*** DATA RECORDS Section Begins ***

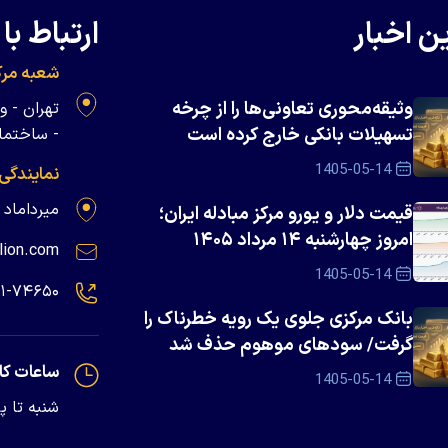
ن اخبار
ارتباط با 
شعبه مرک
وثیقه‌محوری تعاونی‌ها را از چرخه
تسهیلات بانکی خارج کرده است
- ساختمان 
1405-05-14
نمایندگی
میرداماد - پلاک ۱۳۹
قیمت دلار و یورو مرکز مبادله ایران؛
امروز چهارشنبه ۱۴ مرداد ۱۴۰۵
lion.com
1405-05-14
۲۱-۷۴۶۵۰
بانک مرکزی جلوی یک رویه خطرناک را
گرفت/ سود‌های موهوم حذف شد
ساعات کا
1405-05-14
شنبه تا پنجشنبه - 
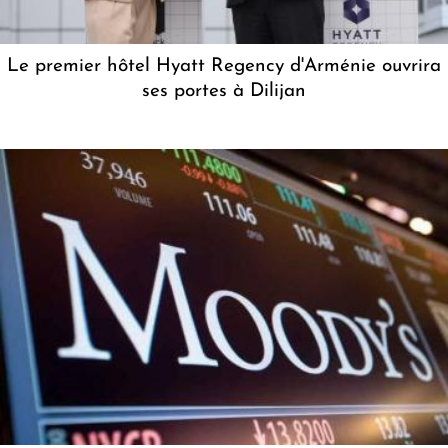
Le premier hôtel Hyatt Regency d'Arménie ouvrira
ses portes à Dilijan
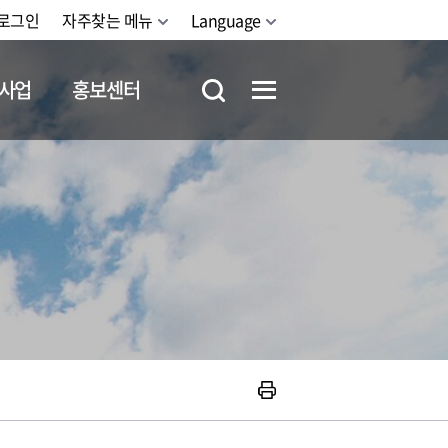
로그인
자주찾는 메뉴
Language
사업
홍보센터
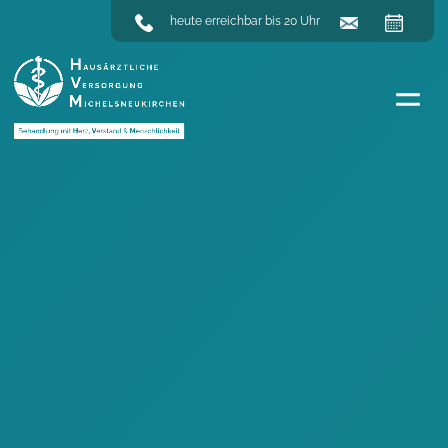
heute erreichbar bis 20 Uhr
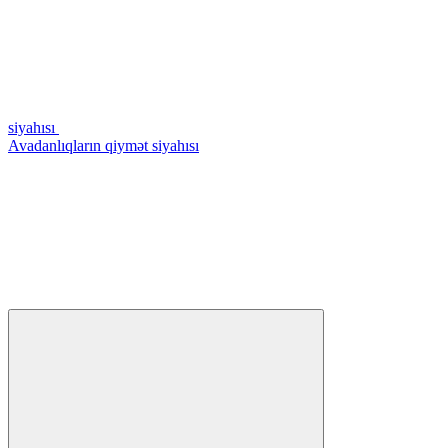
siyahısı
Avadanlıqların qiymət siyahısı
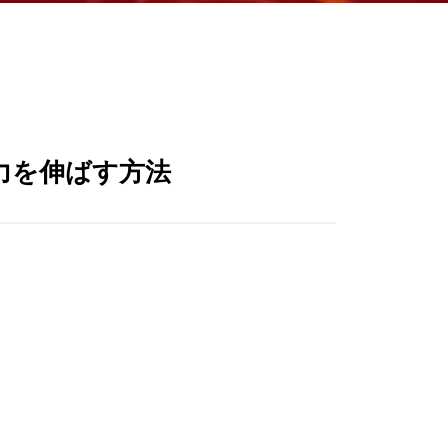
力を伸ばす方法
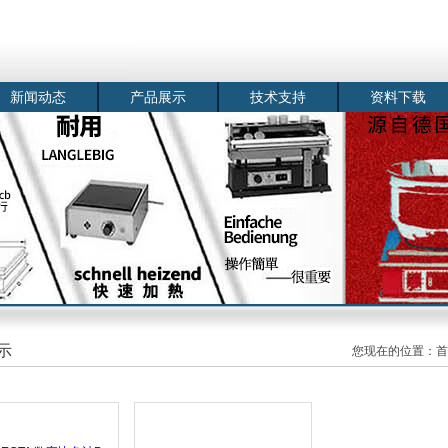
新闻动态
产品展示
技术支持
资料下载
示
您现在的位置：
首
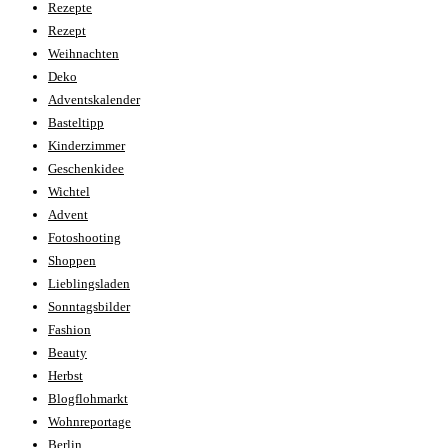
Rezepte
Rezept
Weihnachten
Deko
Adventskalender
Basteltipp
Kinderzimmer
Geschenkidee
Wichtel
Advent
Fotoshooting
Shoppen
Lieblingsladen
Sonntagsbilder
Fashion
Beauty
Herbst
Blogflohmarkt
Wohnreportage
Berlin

*** DATA RECORDS Section Ends ***
*** DATA RECORDS Section Begins ***

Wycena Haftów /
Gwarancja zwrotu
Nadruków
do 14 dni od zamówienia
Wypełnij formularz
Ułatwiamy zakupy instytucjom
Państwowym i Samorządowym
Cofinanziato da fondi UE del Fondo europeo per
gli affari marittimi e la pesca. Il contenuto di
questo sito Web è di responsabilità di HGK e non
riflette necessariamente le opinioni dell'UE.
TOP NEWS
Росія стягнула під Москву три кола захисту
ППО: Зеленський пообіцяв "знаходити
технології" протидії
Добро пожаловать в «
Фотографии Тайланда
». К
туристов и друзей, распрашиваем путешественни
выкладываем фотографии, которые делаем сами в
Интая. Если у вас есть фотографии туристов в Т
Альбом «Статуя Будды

*** DATA RECORDS Section Ends ***
*** DATA RECORDS Section Begins ***

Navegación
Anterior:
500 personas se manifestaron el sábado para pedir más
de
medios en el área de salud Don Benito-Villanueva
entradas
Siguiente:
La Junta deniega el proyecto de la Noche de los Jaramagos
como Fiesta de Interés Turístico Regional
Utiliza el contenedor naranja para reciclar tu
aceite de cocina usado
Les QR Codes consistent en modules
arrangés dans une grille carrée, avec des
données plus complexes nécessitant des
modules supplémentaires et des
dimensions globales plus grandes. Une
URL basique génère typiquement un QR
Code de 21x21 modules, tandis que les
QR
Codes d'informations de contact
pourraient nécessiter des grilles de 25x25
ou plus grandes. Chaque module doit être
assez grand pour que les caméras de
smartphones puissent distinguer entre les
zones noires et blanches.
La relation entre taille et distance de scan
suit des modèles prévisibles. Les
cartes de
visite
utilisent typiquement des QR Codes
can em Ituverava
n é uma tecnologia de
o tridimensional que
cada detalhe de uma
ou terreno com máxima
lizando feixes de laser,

*** DATA RECORDS Section Ends ***

* **WHAT IS REQUIRED**: One figure is all that is needed: the number of lines above in which the word "grandes" appears.

* **WORKED SOLUTION**: 2